The oil war between Russia and Saudi Arabia will keep oil prices low, making gas prices cheaper in the short term.
By Mariana Perales| Mexico State Campus - 03/18/2020

International oil prices have fallen since March 9 of this year, leading to a devaluation in the price of gasoline in Mexico.

In an interview with CONECTA, Héctor Magaña, who teaches Accounting and Finance at the Tecnológico de Monterrey Business School on its State of Mexico campus, explains what happened.

The price of fuel went down due to an international meeting held between the member countries of the Organization of the Petroleum Exporting Countries (OPEC) and Russia.

Magaña explains that the objective of this meeting was to reduce oil production and thus deal with reduced demand for oil due to the effects of COVID-19.

“However, Russia thought that this reduction in production would work against its interests and favor private oil companies, mainly American ones, so it decided to increase production.

“This in turn caused Saudi Arabia to react by increasing its production. Therefore, by increasing the supply of oil, its price has tended to go down, along with that of all its derivate products, particularly that of gasoline,” he explained.


This turn of events has affected Mexico to such an extent that some gas stations in certain states have begun selling liters for under 20 pesos.

“Those continuing to sell at unadjusted prices argue that they haven’t considered reducing prices because their tanks still contain gasoline that was bought at a “regular” price.

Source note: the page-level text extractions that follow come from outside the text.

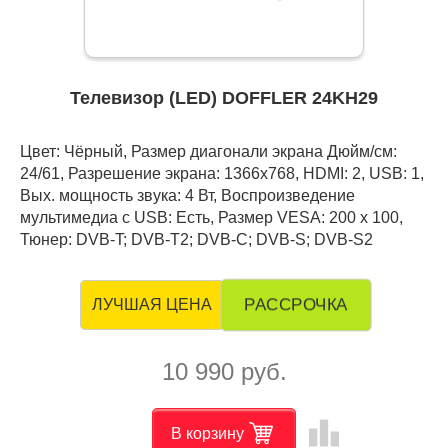
Телевизор (LED) DOFFLER 24KH29
Цвет: Чёрный, Размер диагонали экрана Дюйм/см:
24/61, Разрешение экрана: 1366x768, HDMI: 2, USB: 1,
Вых. мощность звука: 4 Вт, Воспроизведение
мультимедиа с USB: Есть, Размер VESA: 200 x 100,
Тюнер: DVB-T; DVB-T2; DVB-C; DVB-S; DVB-S2
РАССРОЧКА
ЛУЧШАЯ ЦЕНА
10 990 руб.
leaderboard
В корзину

“Once they need to resupply, they may negotiate with the new prices and thus offer cheaper liters of gasoline to the public,” said Magaña.

As to whether gas prices will fall even further in Mexico, the professor said that this drop will be gradual, as everything depends on international oil prices.

“It’s important to note that this drop in prices will be gradual and may be adjusted depending on the level reached by international oil prices.

“If the dispute between Russia and Saudi Arabia can be resolved in the short term, it’s likely that oil prices will go up again. However, if the conflict continues without resolution, we could see low prices for gasoline for the next few months at least,” he explained.



Regarding the current situation in Mexico due to the COVID-19 pandemic, the Business School professor explains that there’s likely to be reduced demand for gasoline despite the low prices.

“The demand for gasoline could be lower as it’s necessary to take more severe measures to deal with the health problem caused by COVID-19. More people could be encouraged to work from home or avoid moving around on crowded means of transportation.

“This not only reduces the demand for fuel of those who have private automobiles, but also of public transport and taxi services,” he said.

In order to stabilize the country’s economy, the Mexican government has decided to increase collection of the Special Tax on Production and Services (Impuesto Especial sobre Producción y Servicios, IEPS).

“What was reduced was the fiscal incentive on that tax so that the government could increase its income through the sale of fuel.

“This was because 25 to 30% of federal income comes from the sale of hydrocarbons. If oil prices continued to go down, the government’s resources would be reduced,” he explained.

Finally, the professor shared some advice on what we should do in this type of situation.

“Regarding the consumption of gasoline, I believe that it would be best to consume as normal and take advantage of the savings obtained from consuming cheaper gasoline by investing them or using them for emergencies.

“We should remember that gas prices aren’t fixed, but the oil war between Russia and Saudi Arabia will keep oil prices low, making gas prices cheaper in the short term,” he concluded.